The study drew data from the Japan Public Health Center-based Prospective Study and included 42,615 never-smoking women. There were 400 incident lung cancer cases, 305 of which were adenocarcinoma, documented over a median of 21 years.
In Cox proportional hazards models, the risk of incident lung adenocarcinoma was about 1.5-times higher among women with a shorter fertility span (≥36 years vs ≤32 years; hazard ratio [HR], 1.48, 95 percent confidence interval [CI], 1.07–2.06; ptrend=0.01). This association was not seen for lung cancer and nonadenocarcinoma.
Furthermore, women who went through menopause at an older age (≥50 years) were at greater risk of lung adenocarcinoma compared with those whose menopause occurred at ≤47 years (HR, 1.41, 95 percent CI, 1.01–1.96; ptrend=0.04).
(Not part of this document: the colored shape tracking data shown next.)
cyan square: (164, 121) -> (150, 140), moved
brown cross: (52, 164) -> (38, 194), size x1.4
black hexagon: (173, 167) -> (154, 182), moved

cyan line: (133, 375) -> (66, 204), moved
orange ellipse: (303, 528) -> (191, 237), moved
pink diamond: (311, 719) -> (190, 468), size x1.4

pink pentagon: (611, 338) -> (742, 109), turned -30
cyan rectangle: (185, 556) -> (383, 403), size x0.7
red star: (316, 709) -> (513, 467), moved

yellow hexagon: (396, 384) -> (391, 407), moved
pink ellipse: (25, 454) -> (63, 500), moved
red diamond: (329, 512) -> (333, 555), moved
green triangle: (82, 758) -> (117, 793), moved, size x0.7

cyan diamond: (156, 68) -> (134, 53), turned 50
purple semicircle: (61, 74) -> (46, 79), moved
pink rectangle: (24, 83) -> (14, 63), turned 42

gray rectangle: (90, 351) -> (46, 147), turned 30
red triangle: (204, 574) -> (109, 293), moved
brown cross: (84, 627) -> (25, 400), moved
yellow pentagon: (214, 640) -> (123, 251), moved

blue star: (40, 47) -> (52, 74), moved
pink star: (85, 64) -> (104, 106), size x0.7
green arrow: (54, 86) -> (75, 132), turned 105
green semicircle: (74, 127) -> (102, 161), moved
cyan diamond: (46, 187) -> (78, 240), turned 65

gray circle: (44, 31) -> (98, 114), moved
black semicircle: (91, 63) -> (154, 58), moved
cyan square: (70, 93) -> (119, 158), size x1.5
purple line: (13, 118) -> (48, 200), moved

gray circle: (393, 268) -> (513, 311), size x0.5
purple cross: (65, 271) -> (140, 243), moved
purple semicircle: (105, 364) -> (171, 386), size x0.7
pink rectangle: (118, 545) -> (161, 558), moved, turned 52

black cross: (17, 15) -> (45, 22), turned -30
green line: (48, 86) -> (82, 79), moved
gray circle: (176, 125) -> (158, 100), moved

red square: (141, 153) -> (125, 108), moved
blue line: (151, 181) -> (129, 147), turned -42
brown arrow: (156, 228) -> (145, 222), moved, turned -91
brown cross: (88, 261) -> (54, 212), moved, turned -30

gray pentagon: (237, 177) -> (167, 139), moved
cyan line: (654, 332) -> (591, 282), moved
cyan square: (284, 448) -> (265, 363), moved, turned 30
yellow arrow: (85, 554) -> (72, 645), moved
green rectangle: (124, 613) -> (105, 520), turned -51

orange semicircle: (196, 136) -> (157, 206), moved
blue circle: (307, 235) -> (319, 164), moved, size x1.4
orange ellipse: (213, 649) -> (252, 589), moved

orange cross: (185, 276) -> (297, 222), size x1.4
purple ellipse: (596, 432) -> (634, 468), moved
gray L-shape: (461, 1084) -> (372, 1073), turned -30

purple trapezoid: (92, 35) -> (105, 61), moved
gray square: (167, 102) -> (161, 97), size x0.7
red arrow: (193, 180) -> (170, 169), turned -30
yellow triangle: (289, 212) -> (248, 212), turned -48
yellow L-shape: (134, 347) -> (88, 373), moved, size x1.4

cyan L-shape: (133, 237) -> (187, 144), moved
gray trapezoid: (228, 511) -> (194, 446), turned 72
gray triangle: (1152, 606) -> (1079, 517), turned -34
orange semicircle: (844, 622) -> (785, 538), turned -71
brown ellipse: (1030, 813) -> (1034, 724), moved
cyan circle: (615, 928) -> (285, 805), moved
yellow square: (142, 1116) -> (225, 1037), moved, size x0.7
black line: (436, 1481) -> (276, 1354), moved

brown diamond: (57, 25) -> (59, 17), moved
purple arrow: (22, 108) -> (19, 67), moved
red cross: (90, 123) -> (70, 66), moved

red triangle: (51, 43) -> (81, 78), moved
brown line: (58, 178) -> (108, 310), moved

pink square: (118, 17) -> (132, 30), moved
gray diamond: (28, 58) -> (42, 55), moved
A similar risk increase was noted among women with natural menopause (HR, 1.99, 95 percent CI, 1.02–3.88) or surgical menopause (HR, 2.75, 95 percent CI, 1.33–5.67) relative to premenopausal women.
Meanwhile, breastfeeding had a protective effect on the risk of nonadenocarcinoma (HR, 0.51, 95 percent CI, 0.28–0.92).
Lung cancer showed no significant association with parity, age at first birth, exogenous hormone use, or length of menstrual cycle.
The findings indicate the potential utility of fertility span and age at menopause in developing risk prediction models for lung adenocarcinoma among nonsmoking women. More studies that include oestrogen and progesterone biomarkers are needed to establish the role of endogenous hormones in lung carcinogenesis.